Almost all evolution algorithms are done in software only, but some people are experimenting with hardware evolution:

Cornell researchers build a robot that can reproduce

Some definitions

Genotype: The "DNA". The instructions for how to build a new solution.
Phenotype: The "body". What the genotype constructs. The machine that actually solves the problem.
e.g. The genotype is a list of "weights" (parameters) that define a neural network. The phenotype is a neural network with these weights built-in.
Gene: A subsection of the genotype that can be isolated and identified to have some function.
This is hard in nature, but easy in engineering.
In engineering, we normally set it up so that each segment of the genotype maps to some known parameter in the built machine. Certain combinations of parameters/genes may be better than others. Evolution is a search in this multi-dimensional space.
Allele: The value that a gene has. e.g. The gene for eye colour can take values (blue, brown, green). The term is used in the GA sample code.
Chromosome: Genes are often grouped together on structures called chromosomes, so combinations of them can be easily reshuffled, especially by crossover.

Inheritance

Lamarckian inheritance - The idea that what you learn in life can be passed on through your genes.
Does not happen in nature.
Mendelian inheritance - What you learn can only affect whether you pass on your genes, not what is in them.
This is what actually happens.
But we can experiment with Lamarckism, even if it does not occur in nature.

Adaptive Landscape

Certain gene combinations are fitter than others, and evolution is a search in the multi-dimensional space of gene combinations to find fitter solutions.

This was recognised by evolutionary biologists long before hill-climbing computer programs (or indeed any computer programs).
This is from Sewall Wright in 1932:

You will recognise from hill-climbing/descending that this a form of "blind" search on a landscape where we only get feedback on particular points that we try out. We never get to see a picture of the landscape as above. In some searches (e.g. Neural Networks) we get a measure of the slope but here we do not get the slope. We are only told the fitness-value. We do not know the direction in which we should move the genes to improve matters.

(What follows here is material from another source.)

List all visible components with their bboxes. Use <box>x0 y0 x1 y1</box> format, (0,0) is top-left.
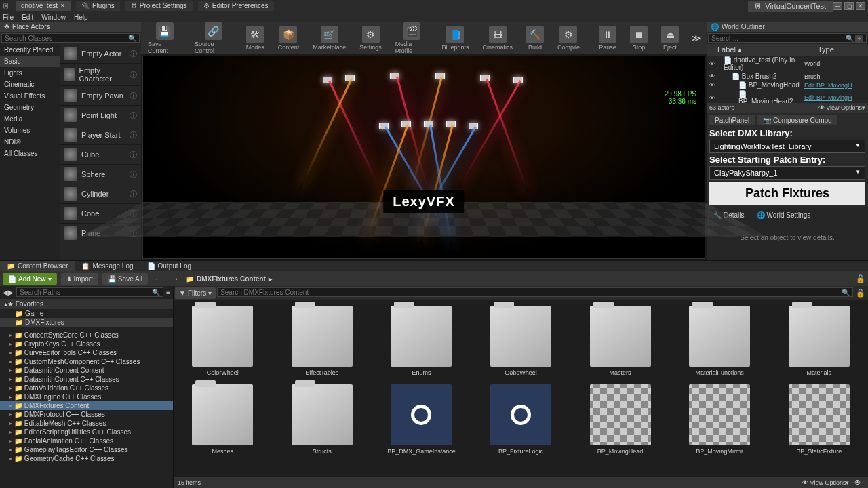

No method that works like this can guarantee to find the global maximum without infinite exploration. The global maximum could be almost completely hidden, with almost no landscape leading towards it (it must have some landscape leading towards it if the landscape is continuous - it can't be a point).

How do we know in advance that the landscape is continuous? If we know nothing about it, it may not be.

A population of hill-climbers

The main feature of evolution by hill-climbing is that we use a population of hill-climbers. We start the experiment by "dropping" our hill-climbers at random points scattered all over the landscape (hopefully giving good coverage). Many may be starting in useless places, but if we know nothing about the landscape what else can we do except drop them randomly? They then begin to move. (Of course, as before, they move by discrete jumps, not continuously.)

For instance, let the genotype encode a real numbered value x in the interval 1-10, and the "fitness" of x is:

f(x) = sin(x) + sin(2x) + sin(5x) + cos(x)

Then all we are doing is maximising this function over this interval. We start with a population of random x. Generation 1 drops them all over the interval:

Now, the fittest get to reproduce. Not the single fittest solution, but a number of the better solutions. This means that instead of following a single path up the landscape, we keep multiple solutions alive. Generation 7:

Why do we let less fit individuals reproduce?

Why is keeping multiple solutions alive a good idea? Because there is no guarantee that the best solutions right now are on the slopes of the global maximum. We give many different areas of the landscape a chance to prove themselves.

Also, even if the less fit individuals are not on the slopes of a better peak:

They are solving the problem in a different way, and (imagine the genotype consists of 100 genes) they probably will have some better genes to contribute to the fittest.